In addition to hypertension, proteinuria is a common adverse side effect attributable to the anti-angiogenic agents. VEGF is crucial to the maintenance of normal renal function, and both over- and under-expression of VEGF may disrupt normal glomerular function. The interaction between VEGF generated by podocytes and VEGFR-2 on glomerular ECs is necessary to maintain the integrity of the glomerular slit diaphragm. It has been theorized that reductions in VEGF lead to down regulation of nephrin expression, subsequently resulting in podocyte injury and proteinuria [46]. Experiments in mice with selective heterozygous or homozygous knock-out of podocyte-specific VEGF have demonstrated the absence of a glomerular filtration barrier in null phenotypes and marked glomerular endothelial cell swelling, bloodless glomeruli, and endotheliosis, (similar to kidney findings in preeclampsia), proteinuria, followed by end-stage kidney failure in haplo-insufficient mice [47]. Eremina, et al further noted that glomerular damage preceded hypertension, suggesting that hypertension per se is not the sole determinant of the development of proteinuria, although there is some association. Yang, et al reported that in patients with mRCC treated with bevacizumab, 54% of the patients who developed grade 2 or 3 hypertension, developed grade 2 or 3 proteinuria, and 16% of patients with no or minimal hypertension (grade 0 or 1) developed proteinuria [13]. In the randomized phase III study evaluating capecitabine alone with capecitabine and bevacizumab in those with previously treated breast cancer, the patients who developed proteinuria were more likely to develop hypertension than those patients who did not have proteinuria (47.1% vs 16.9%, p ≤ 0.001) [12].

Proteinuria related to bevacizumab, as with hypertension, is dose-dependent and has been reported in 41–63% of patients [8]. Despite the high incidence, most cases are asymptomatic and not severe, with nephrotic range proteinuria (> 3.5 g/day) reported in approximately 6.5% [13]. It has been mentioned in the literature that there appears to be a decreased incidence in proteinuria with the TKIs compared to bevacizumab. However, an accurate incidence is unknown given that proteinuria was not evaluated for in the initial studies. Patel, et al reported that 2.8% of 298 patients treated with either sorafenib or sunitinib developed significant proteinuria, with an average of 3.8 g/day, after a median treatment time of 6 months [48]. In a phase I study of RTKI KRN951, 20% of patients developed dose limiting proteinuria, while all but one patient developed hypertension [49].

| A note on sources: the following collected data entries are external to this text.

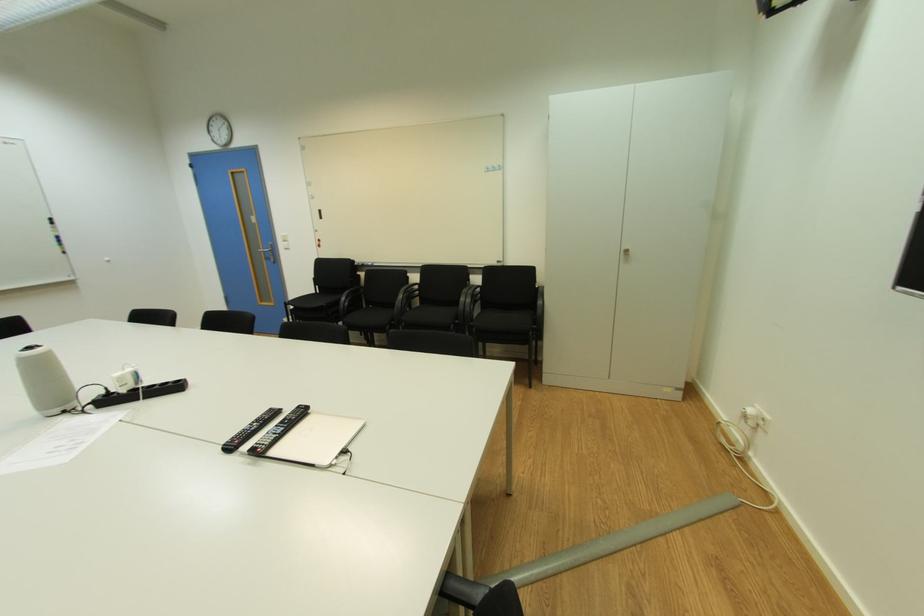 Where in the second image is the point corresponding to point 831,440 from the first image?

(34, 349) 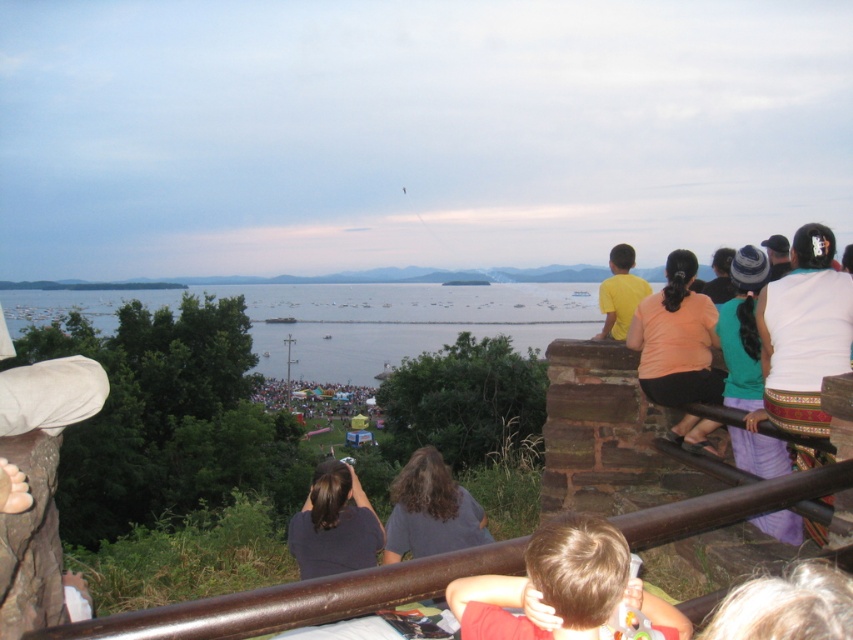 Question: Which of the following is the farthest from the observer?

Choices:
 (A) (553, 557)
 (B) (641, 371)
 (C) (846, 332)

Answer: (B)

Question: Is blonde hair at lower right wider than gray fabric shirt at center?

Choices:
 (A) yes
 (B) no

Answer: (B)

Question: Which of the following is the farthest from the observer?

Choices:
 (A) (640, 276)
 (B) (361, 528)
 (C) (498, 577)
 (D) (814, 305)

Answer: (A)

Question: Is orange matte shirt at center to the left of blonde hair at lower right from the viewer's perspective?

Choices:
 (A) yes
 (B) no

Answer: (B)

Question: Is orange matte shirt at center wider than blonde hair at lower right?

Choices:
 (A) no
 (B) yes

Answer: (A)

Question: Which point appears closest to the camera in this image?

Choices:
 (A) (437, 545)
 (B) (793, 401)

Answer: (B) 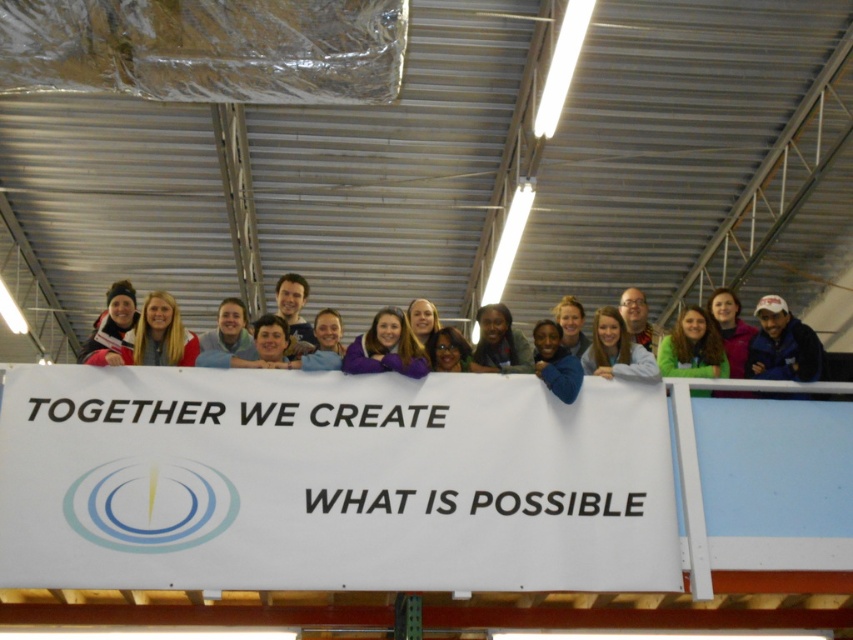 Question: Does matte blue jacket at center have a greater width compared to light brown hair at center?

Choices:
 (A) no
 (B) yes

Answer: (B)

Question: Is light brown hair at center thinner than matte black jacket at left?

Choices:
 (A) yes
 (B) no

Answer: (A)

Question: Which point is farther to the camera?

Choices:
 (A) (380, 364)
 (B) (602, 346)
 (C) (102, 312)
 (D) (508, 340)

Answer: (C)

Question: Considering the real-world distances, which object is closest to the matte blue jacket at center?

Choices:
 (A) matte purple sweater at center
 (B) light brown hair at center

Answer: (B)

Question: Which point is closer to the camera?

Choices:
 (A) matte black jacket at center
 (B) matte purple sweater at center
 (C) matte blue jacket at center

Answer: (C)

Question: Does blue fabric cap at right have a greater width compared to matte black jacket at center?

Choices:
 (A) no
 (B) yes

Answer: (A)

Patients receiving concurrent intravenous bisphosphonates and/or non-steroidal analgesics while on anti-VEGF treatment have an increased risk for the development or exacerbation of proteinuria [5, 50]. In the phase III metastatic breast cancer study evaluating capecitabine +/- bevacizumab, the incidence of proteinuria was 33.9% in patients receiving bevacizumab and pamidronate vs. 8.5 % (p < 0.026) in the patients receiving just bevacizumab [12].

Renal Pathology

There have been few renal biopsies performed in patients who develop proteinuria+/- hypertension while on therapy. The most probable cause is that few patients have developed frank nephrotic range proteinuria, and also proteinuria, hypertension, and acute renal insufficiency typically resolve or markedly improve after discontinuation of anti-angiogenic therapy. There are usually otherwise few or no other concerning clinical abnormalities.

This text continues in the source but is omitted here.